> _What the task asks_: I'd like the entire listing output verbatim, apart from the pictures.

> _Records for the exercise_:
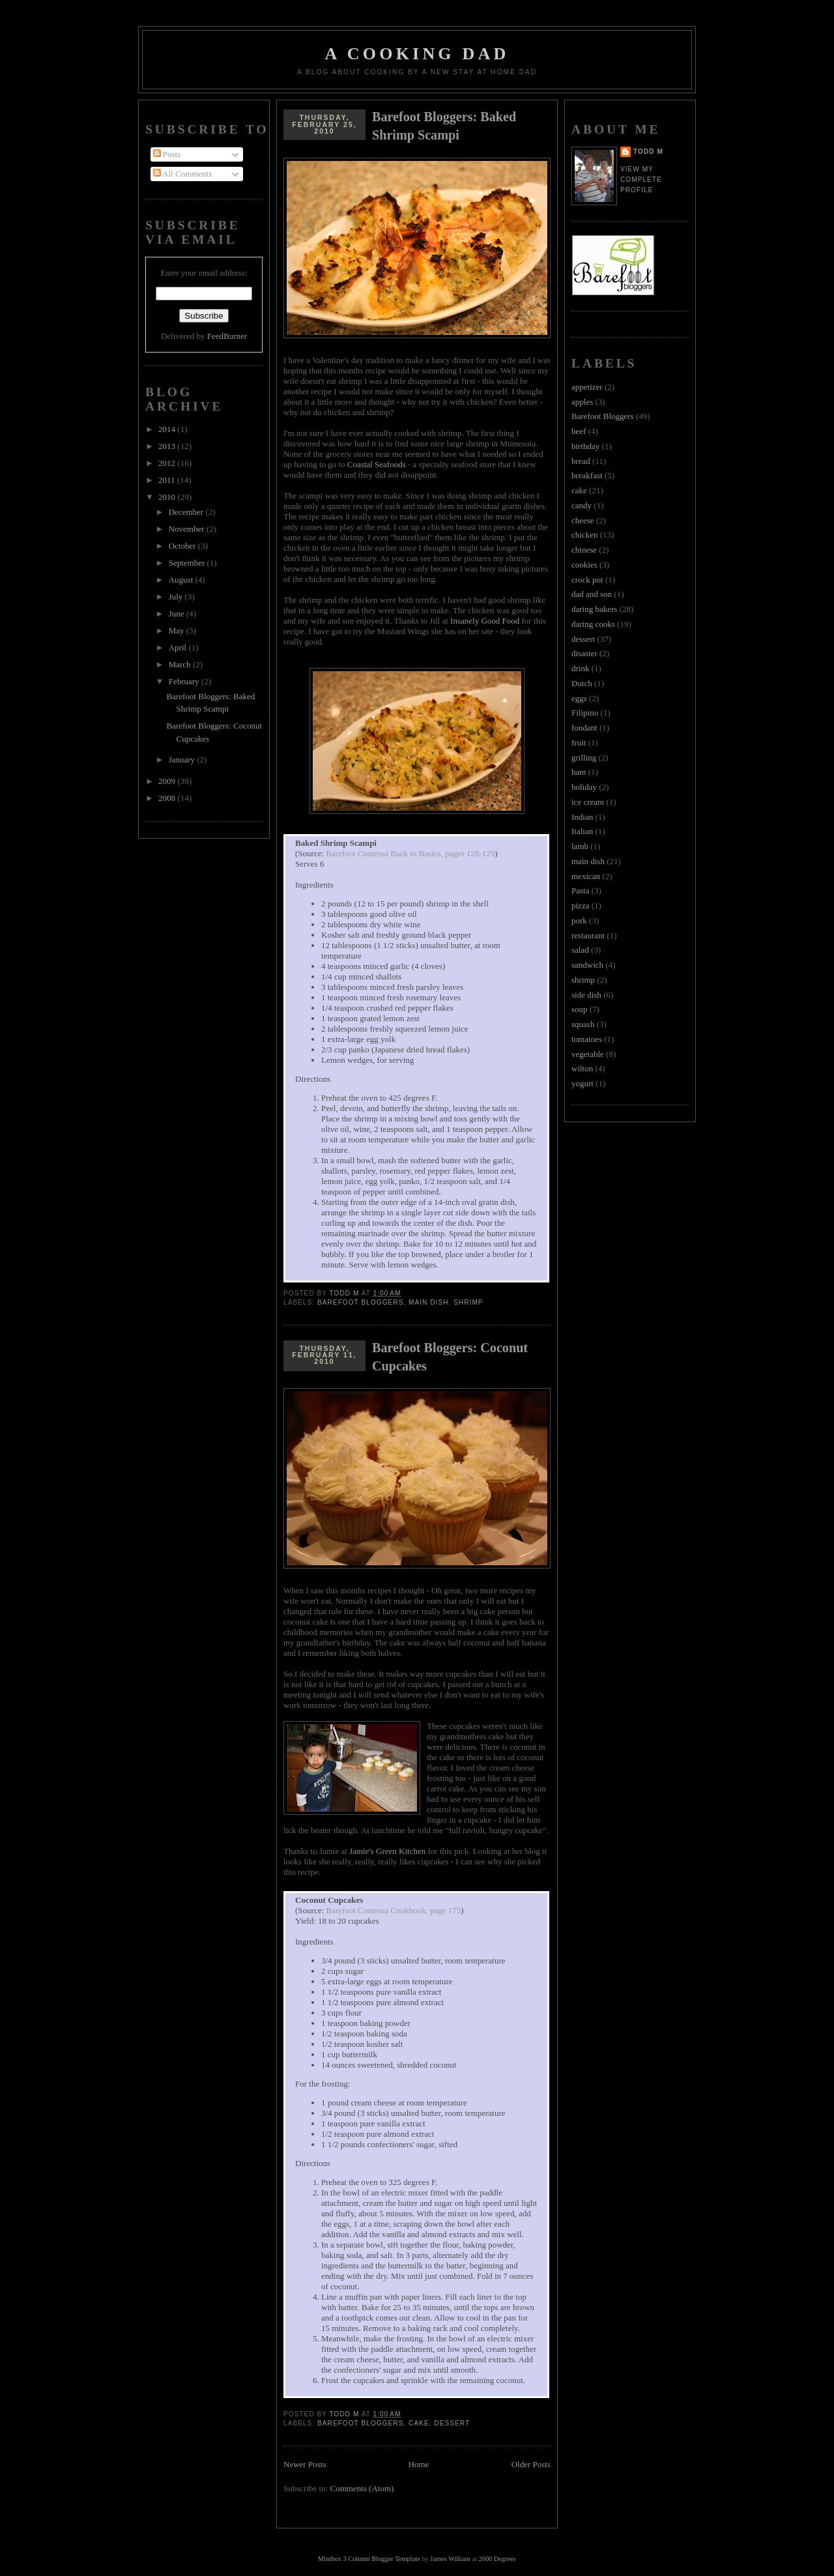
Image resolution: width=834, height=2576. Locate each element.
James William (450, 2558)
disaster (584, 653)
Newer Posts (304, 2464)
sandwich (587, 965)
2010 (167, 497)
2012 (167, 463)
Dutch (581, 683)
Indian (582, 817)
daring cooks (593, 624)
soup (579, 1009)
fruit (578, 742)
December (187, 512)
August (182, 580)
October (183, 546)
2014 (167, 429)
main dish (428, 1302)
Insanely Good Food (484, 621)
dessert (452, 2423)
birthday (585, 446)
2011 (167, 480)
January (183, 759)
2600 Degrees (496, 2558)
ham (578, 772)
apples (582, 402)
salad (580, 950)
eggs (579, 698)
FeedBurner (227, 336)
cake (419, 2423)
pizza (580, 905)
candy (581, 505)
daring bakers (594, 609)
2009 (167, 781)
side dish (586, 995)
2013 (167, 446)
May (177, 630)
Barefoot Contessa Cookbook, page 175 (393, 1910)
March (181, 664)
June (177, 613)
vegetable (587, 1054)
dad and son (591, 594)
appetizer (587, 387)
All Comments (182, 174)
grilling (583, 757)
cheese (582, 520)
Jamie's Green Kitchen (387, 1851)
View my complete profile (641, 180)
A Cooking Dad (417, 53)
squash (582, 1024)
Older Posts (531, 2464)
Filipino (584, 712)
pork (579, 920)
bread (580, 461)
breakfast (587, 475)
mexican (585, 876)
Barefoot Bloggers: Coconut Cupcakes (450, 1356)
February (185, 681)
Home (419, 2464)
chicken (584, 535)
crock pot (587, 580)
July (177, 596)
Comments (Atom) (362, 2488)
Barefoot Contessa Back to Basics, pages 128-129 (410, 853)
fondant (584, 727)
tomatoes (586, 1039)
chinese (584, 550)
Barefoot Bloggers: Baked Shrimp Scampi (444, 125)
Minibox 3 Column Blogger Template (369, 2558)
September (188, 563)
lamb (579, 846)
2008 (167, 798)
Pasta (580, 890)
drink (580, 668)
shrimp (468, 1302)
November (188, 529)
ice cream (587, 802)
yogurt (582, 1083)
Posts (167, 154)
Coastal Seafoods (376, 464)
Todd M (648, 151)
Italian (582, 831)
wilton (582, 1068)
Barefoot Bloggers (360, 1302)
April (179, 647)
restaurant (588, 935)
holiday (584, 787)
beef (578, 431)
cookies (584, 565)
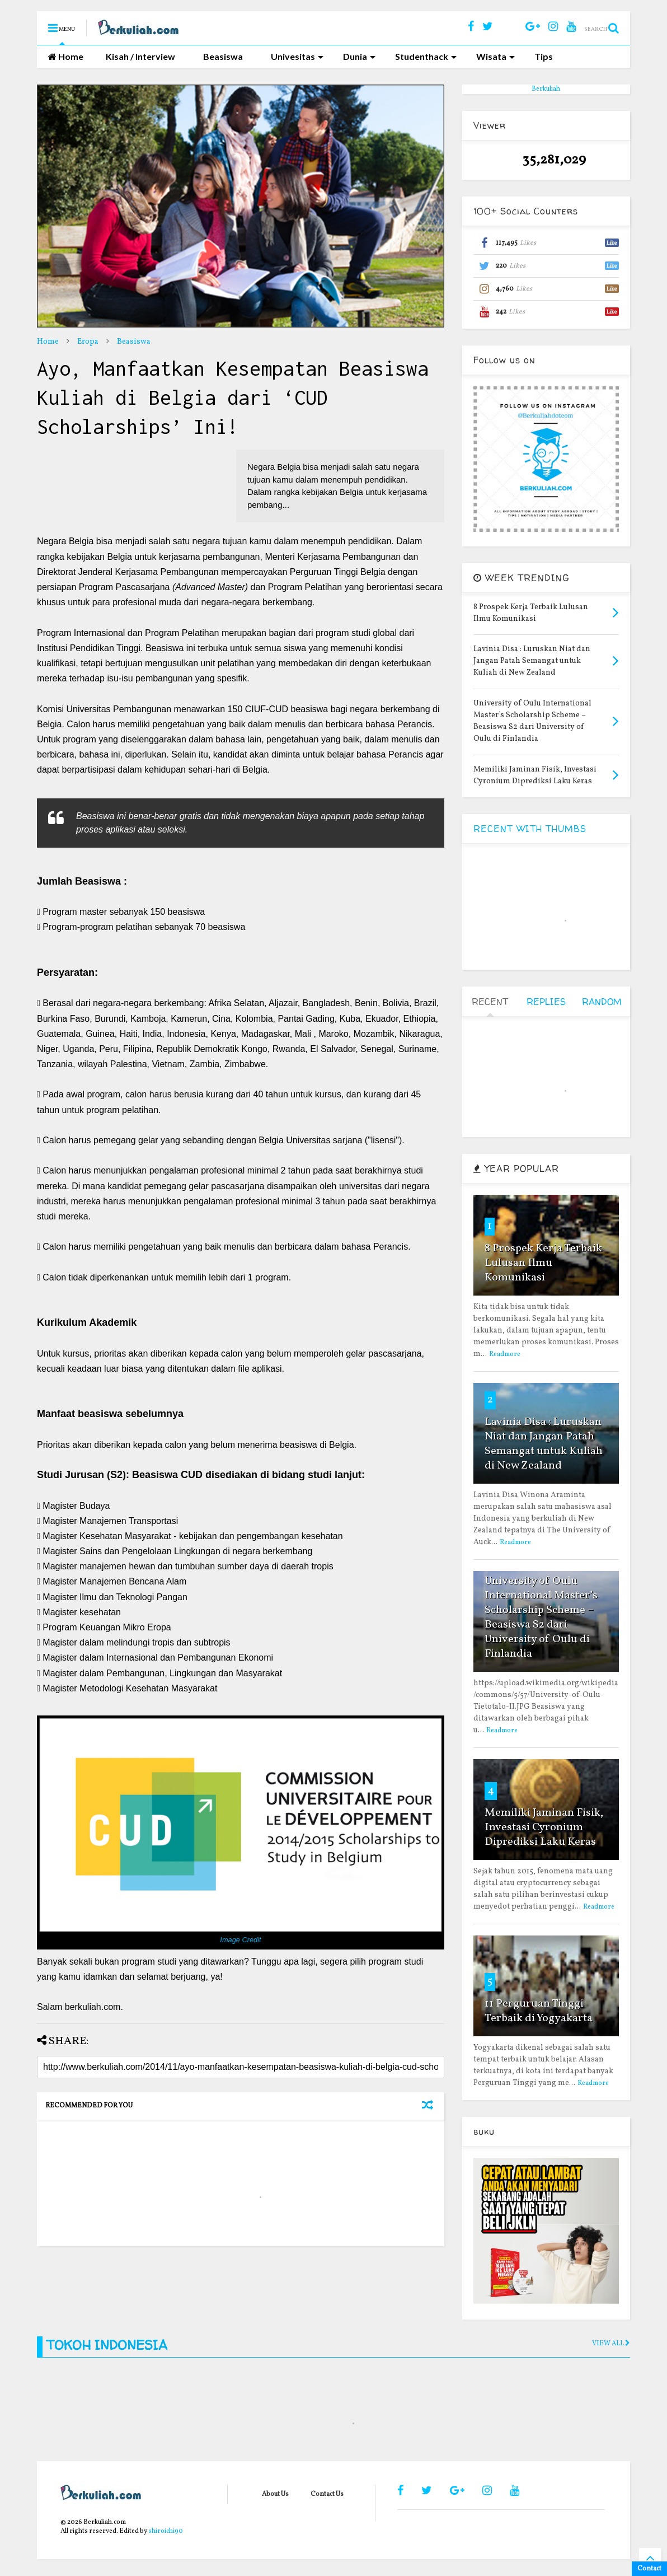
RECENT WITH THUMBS (529, 828)
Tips (543, 56)
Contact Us (327, 2494)
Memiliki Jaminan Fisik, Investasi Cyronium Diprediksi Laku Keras (544, 1827)
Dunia (359, 56)
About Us (275, 2494)
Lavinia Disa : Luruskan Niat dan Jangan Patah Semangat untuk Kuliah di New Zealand (544, 1444)
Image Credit (240, 1939)
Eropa (87, 341)
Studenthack (426, 56)
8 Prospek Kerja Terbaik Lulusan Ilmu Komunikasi (543, 1263)
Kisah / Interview (140, 56)
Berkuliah (546, 89)
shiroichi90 (165, 2531)
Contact (649, 2568)
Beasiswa (223, 56)
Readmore (504, 1354)
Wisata (495, 56)
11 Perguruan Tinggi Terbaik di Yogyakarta (539, 2011)
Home (65, 56)
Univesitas (297, 56)
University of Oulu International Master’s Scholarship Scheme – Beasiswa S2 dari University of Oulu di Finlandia (541, 1617)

> _Task response_:
Image resolution: width=834, height=2576. Locate each element.
James William (450, 2558)
disaster (584, 653)
Newer Posts (304, 2464)
sandwich (587, 965)
2010 (167, 497)
2012 (167, 463)
Dutch (581, 683)
Indian (582, 817)
daring cooks (593, 624)
soup (579, 1009)
fruit (578, 742)
December (187, 512)
August (182, 580)
October (183, 546)
2014 (167, 429)
main dish (428, 1302)
Insanely Good Food (484, 621)
dessert (452, 2423)
birthday (585, 446)
2011 (167, 480)
January (183, 759)
2600 Degrees (496, 2558)
ham (578, 772)
apples (582, 402)
salad (580, 950)
eggs (579, 698)
FeedBurner (227, 336)
cake (419, 2423)
pizza (580, 905)
candy (581, 505)
daring bakers (594, 609)
2009 (167, 781)
side dish (586, 995)
2013 (167, 446)
May (177, 630)
Barefoot Contessa Cookbook, page 175 (393, 1910)
March (181, 664)
June (177, 613)
vegetable (587, 1054)
dad and son (591, 594)
appetizer (587, 387)
All Comments (182, 174)
grilling (583, 757)
cheese (582, 520)
Jamie's Green Kitchen (387, 1851)
View my complete profile (641, 180)
A Cooking Dad (417, 53)
squash (582, 1024)
Older Posts (531, 2464)
Filipino (584, 712)
pork (579, 920)
bread (580, 461)
breakfast (587, 475)
mexican (585, 876)
Barefoot Bloggers: Coconut Cupcakes (450, 1356)
February (185, 681)
Home (419, 2464)
chicken (584, 535)
crock pot (587, 580)
July (177, 596)
Comments (Atom) (362, 2488)
Barefoot Contessa Back to Basics, pages 128-129 (410, 853)
fondant (584, 727)
tomatoes (586, 1039)
chinese (584, 550)
Barefoot Bloggers: Baked Shrimp Scampi (444, 125)
Minibox 3 Column Blogger Template (369, 2558)
September (188, 563)
lamb (579, 846)
2008 (167, 798)
Pasta (580, 890)
drink (580, 668)
shrimp (468, 1302)
November (188, 529)
ice cream (587, 802)
yogurt (582, 1083)
Posts (167, 154)
Coastal Seafoods (376, 464)
Todd M (648, 151)
Italian (582, 831)
wilton (582, 1068)
Barefoot Bloggers (360, 1302)
April (179, 647)
restaurant (588, 935)
holiday (584, 787)
beef (578, 431)
cookies (584, 565)
RECENT WITH THUMBS (529, 828)
Tips (543, 56)
Contact Us (327, 2494)
Memiliki Jaminan Fisik, Investasi Cyronium Diprediksi Laku Keras (544, 1827)
Dunia (359, 56)
About Us (275, 2494)
Lavinia Disa : Luruskan Niat dan Jangan Patah Semangat untuk Kuliah di New Zealand (544, 1444)
Image Credit (240, 1939)
Eropa (87, 341)
Studenthack (426, 56)
8 Prospek Kerja Terbaik Lulusan Ilmu Komunikasi (543, 1263)
Kisah / Interview (140, 56)
Berkuliah (546, 89)
shiroichi90 (165, 2531)
Contact (649, 2568)
Beasiswa (223, 56)
Readmore (504, 1354)
Wisata (495, 56)
11 Perguruan Tinggi Terbaik di Yogyakarta (539, 2011)
Home (65, 56)
Univesitas (297, 56)
University of Oulu International Master’s Scholarship Scheme – Beasiswa S2 dari University of Oulu di Finlandia (541, 1617)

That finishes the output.